Notch was first reported by T.H. Morgan almost a hundred years ago (Artavanis-Tsakonas & Muskavitch, 2010; Guruharsha et al., 2012; Louvi & Artavanis-Tsakonas, 2012). However, the first significant breakthrough came with Don Poulson in the 1930s (Poulsons, 1936). Poulson linked the embryonic phenotypes that he was observing to deletions in the chromosomes. One of those deletions was Notch, which is a minor X-linked mutation. The Notch3 is a receptor protein that is strategically positioned on the surface of smooth muscle cell very close to the local blood vessels. Following Poulson’s findings it was found that if Notch switches off and becomes inactive, epidermal precursors kick in that convert normal cells to neuroblasts (Artavanis-Tsakonas & Muskavitch, 2010; Guruharsha et al., 2012; Louvi & Artavanis-Tsakonas, 2012). Neuroblasts differentiate and produce embryos that have nervous system hypertrophy and epidermal structure deficiencies. Bill Welshon then studied the 3C7 region on the X chromosome, where Notch is located. It was then that a very detailed map of Notch mutations was first drawn. In flies Notch is affecting a series of biological characteristics, including the definition of boundaries between cells with developmental roles (Demerec, 1950; Go, et al., 1998). Overall it is well established that Notch activity influences differentiation, proliferation and apoptosis.
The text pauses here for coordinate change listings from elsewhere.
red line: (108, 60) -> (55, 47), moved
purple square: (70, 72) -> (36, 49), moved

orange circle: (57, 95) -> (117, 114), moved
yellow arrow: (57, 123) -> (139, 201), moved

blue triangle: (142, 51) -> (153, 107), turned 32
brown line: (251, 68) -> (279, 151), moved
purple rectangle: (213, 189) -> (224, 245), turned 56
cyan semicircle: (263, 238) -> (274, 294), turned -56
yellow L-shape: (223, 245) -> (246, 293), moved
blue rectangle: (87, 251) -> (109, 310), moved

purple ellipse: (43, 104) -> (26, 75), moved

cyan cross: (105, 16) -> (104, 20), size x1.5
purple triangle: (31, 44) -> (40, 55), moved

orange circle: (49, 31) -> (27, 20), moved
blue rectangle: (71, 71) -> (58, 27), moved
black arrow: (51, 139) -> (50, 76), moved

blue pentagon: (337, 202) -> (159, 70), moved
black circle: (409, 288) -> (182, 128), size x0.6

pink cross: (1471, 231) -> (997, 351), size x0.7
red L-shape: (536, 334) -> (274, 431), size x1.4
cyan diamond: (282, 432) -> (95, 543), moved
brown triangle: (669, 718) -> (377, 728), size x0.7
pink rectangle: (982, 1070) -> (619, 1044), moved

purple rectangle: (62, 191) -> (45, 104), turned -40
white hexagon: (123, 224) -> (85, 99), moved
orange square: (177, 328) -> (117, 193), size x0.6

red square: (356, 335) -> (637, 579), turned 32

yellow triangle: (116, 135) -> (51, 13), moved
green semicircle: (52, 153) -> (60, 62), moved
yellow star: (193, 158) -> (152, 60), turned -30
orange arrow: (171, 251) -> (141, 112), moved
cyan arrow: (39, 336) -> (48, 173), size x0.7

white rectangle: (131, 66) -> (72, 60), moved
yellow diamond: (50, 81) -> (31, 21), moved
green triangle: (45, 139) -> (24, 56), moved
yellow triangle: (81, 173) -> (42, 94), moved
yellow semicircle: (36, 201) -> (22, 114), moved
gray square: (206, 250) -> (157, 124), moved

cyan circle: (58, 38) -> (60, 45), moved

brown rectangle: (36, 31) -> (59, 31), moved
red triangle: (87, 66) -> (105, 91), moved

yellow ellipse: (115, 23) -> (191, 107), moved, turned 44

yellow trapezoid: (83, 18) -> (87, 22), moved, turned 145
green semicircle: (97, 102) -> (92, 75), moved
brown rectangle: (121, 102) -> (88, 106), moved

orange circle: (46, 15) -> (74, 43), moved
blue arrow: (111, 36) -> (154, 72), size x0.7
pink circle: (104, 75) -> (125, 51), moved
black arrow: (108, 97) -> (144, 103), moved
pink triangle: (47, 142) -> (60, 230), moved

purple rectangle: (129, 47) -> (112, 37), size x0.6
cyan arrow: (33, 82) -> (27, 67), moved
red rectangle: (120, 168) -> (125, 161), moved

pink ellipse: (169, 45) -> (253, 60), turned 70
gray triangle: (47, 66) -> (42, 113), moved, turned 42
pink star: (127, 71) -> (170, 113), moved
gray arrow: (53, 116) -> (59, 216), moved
Notch has been linked mainly to three inherited diseases, one of which is CADASIL. An excess of 190 mutations of the Notch3 gene have been found to induce CADASIL. CADASIL is a hereditary disease affecting over middle-aged adults, leading them to disability and dementia. CADASIL stands for cerebral autosomal dominant arteriopathy with subcortical infarcts and leucoencephalopathy. It was first identified as a disease in 1993, even though there are records pointing back in 1955, when van Bogaert characterized CADASIL as the Binswanger disease (Artavanis-Tsakonas & Muskavitch, 2010; Guruharsha, et al., 2012; Louvi & Artavanis-Tsakonas, 2012). After a series of other patient incidences, CADASIL disease was linked to the Notch homolog 3 protein. The actual prevalence of the disease is unknown. However, CADASIL has been reported in more than five hundred families around the globe. The clinical manifestation of CADASIL can be described by five distinct symptoms. Those are: migraine with aura, subcortical ischemic events, mood disturbance, apathy and cognitive impairment. The symptoms can vary depending on patient age and progression of the syndrome (Artavanis-Tsakonas & Muskavitch, 2010; Guruharsha, et al., 2012; Louvi & Artavanis-Tsakonas, 2012).